Here, in order to speed up the training, I increased batch-size to 128, and other items remain unchanged:

This is the result of running 10 epochs, don’t forget to save the model:

torch.save(model.state_dict(),'saimese.pth')
Copy the code

It looks something like this. Then take a look at the visualization of the validation set, using the T-SNE high-order feature visualization method, the kernel of which is PCA dimensionality reduction:

from sklearn import manifold
"X" is characteristic, excluding target; X_tsne is the feature that has been reduced in dimension.
tsne = manifold.TSNE(n_components=2, init='pca', random_state=501)
X_tsne = tsne.fit_transform(X)
print("Org data dimension is {}. \ Embedded data dimension is {}".format(X.shape[-1], X_tsne.shape[-1]))
      
x_min, x_max = X_tsne.min(0), X_tsne.max(0)
X_norm = (X_tsne - x_min) / (x_max - x_min)  # normalization
plt.figure(figsize=(8.8))
for i in range(10):
    plt.scatter(X_norm[y==i][:,0],X_norm[y==i][:,1],alpha=0.3,label=f'{i}')
plt.legend()
Copy the code

Input image is:

It can be seen that the division between different categories is better, you can see the distance between different categories is relatively large, more obvious, and even put down the name of the public number. The implicit variable used here is 8.

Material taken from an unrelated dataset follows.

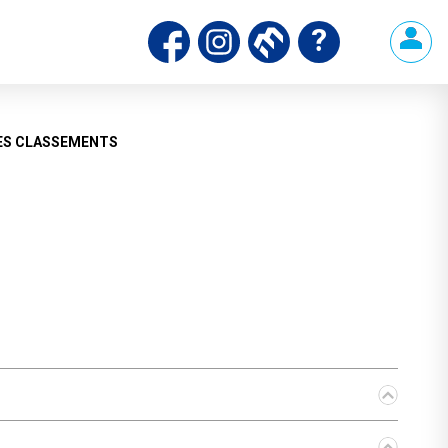
ds
ES CLASSEMENTS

There is a problem, my heart has the answer I don’t know how to everyone’s way of thinking, if I put z latent variable dimension to 2 directly, so you don’t need to use tsne and pca method to reduce the dimension can direct visualization, but so that the visual effect is not better than from 8 d to 2 to the visual effect is good, is this why?

Tips: On the one hand, too small dimension leads to information loss, but this explanation is untenable, because PCA is actually equivalent to a degenerate linear layer, so PCA will also cause such loss. In my opinion, the key should be the calculation of Euclidean distance in the loss function. If the dimension is high, the Euclidean distance will be larger, so the value of MARGIN needs to be adjusted accordingly.